İyi akşamlar sayın seyirciler, olay amca, şimdi yanımda. Sorgudan yeni çıktı, ailesi kapıda bekliyor, lafı uzatmadan sözü hemen ona bırakmak istiyorum “Efendim dinleme operasyonu için bazı esnafların dükkânlarına böcek yerleştirmeye çalıştığınız doğru mu?”
“Ya Allah aşkına nereden çıkartıyorsunuz bunları bilmiyorum. Yok öyle bir şey. Ne işim olur böcekle, dinlemeyle. Sabahtan beri polislere anlata anlata dilimde tüy bitti. Ben bildiğin sade vatandaşım, benim dinleme operasyonu ile uzaktan yakından alakam yok.”
“Peki efendim, sizi, elinizde bir kavanoz böcek ile görenler var, buna ne diyeceksiniz?”
“Bak arkadaşım, dün gece Bursa’dan bindim otobüse. Günübirlik bir tur ile dört emekli arkadaş, hanımlarımız duymadan bir İstanbul kaçamağı yapalım demiştik. Sabah namazını Eyüp Sultan’da kılıp akşama kadar İstanbul’u gençler gibi gezecektik. Fakat rahat neredeee? Değil hanım duymadan gezmek, bütün akrabalar duydu maşallah.
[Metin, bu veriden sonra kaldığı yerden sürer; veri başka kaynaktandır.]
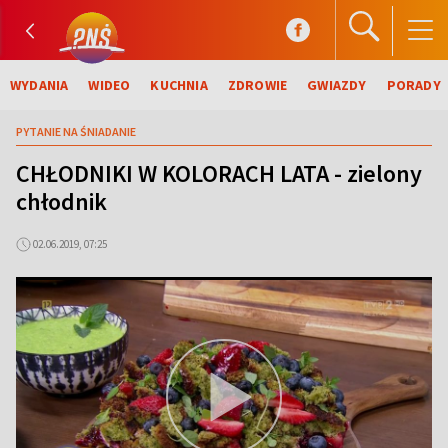
WYDANIA
WIDEO
KUCHNIA
ZDROWIE
GWIAZDY
PORADY
PYTANIE NA ŚNIADANIE
CHŁODNIKI W KOLORACH LATA - zielony
chłodnik
02.06.2019, 07:25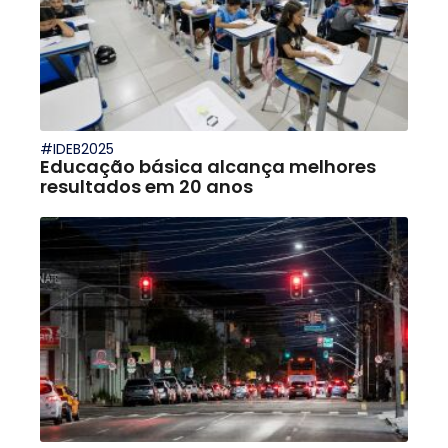
#IDEB2025
Educação básica alcança melhores
resultados em 20 anos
Efendim ben deden toruna ipek böcekçisiyim. İpekböceklerimi koza sardırana kadar ellerimle beslerim. Aslında sizlere de göstermek isterdim ama kavanozuma el koydular. Gerekli tetkikatı yaptıktan sonra geri vereceklermiş. Bir görseniz dut yaprağını nasıl yiyorlar. Ben hem hobi olarak hem de üç beş kuruş kazanmak için ipek böcekçiliği yapıyorum. Ama esnaf, polisler, siz haberciler belki de ülkenin yarısı, ipek böceğini duymadıysanız ben ne yapabilirim? Ama gördüğü her böceğin dinleme için kullanılacağı korkusu nasıl bir psikolojidir anlayabiliyorum. Memleketçe öyle günler yaşıyoruz ki halet-i ruhiye diye bir şey bırakmadılar adamda. Neyse lafı fazla uzattım. İşte, olayın aslı budur.”
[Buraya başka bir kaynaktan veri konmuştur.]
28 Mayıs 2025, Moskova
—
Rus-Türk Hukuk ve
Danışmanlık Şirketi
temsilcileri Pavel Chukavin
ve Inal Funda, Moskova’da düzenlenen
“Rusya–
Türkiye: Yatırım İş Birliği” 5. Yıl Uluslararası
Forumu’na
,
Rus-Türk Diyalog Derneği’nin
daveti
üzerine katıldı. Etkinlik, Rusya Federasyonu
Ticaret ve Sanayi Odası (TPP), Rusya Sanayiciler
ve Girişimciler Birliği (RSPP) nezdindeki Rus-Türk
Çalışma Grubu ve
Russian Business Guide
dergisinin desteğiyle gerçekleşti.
Evet Hande, amca bütün şeffaflığı ile haberimizin iç yüzünü anlattı. Onu daha fazla yormayalım. Zaten teyzemiz kapıda bekliyor. Kameraman arkadaş o tarafa dönerse salladığı bastonundan amcaya neler yapabileceğini anlayabiliriz pekâlâ. Söz tekrar merkezde.
Evet, sayın seyirciler şimdilik bizden bu kadar. Bir başka Perşembe, bambaşka yalandan haberlerle buluşmak üzere. Yüzünüzden gülücük, kulağınızdan pembe yalan eksik olmasın. Esen kalın.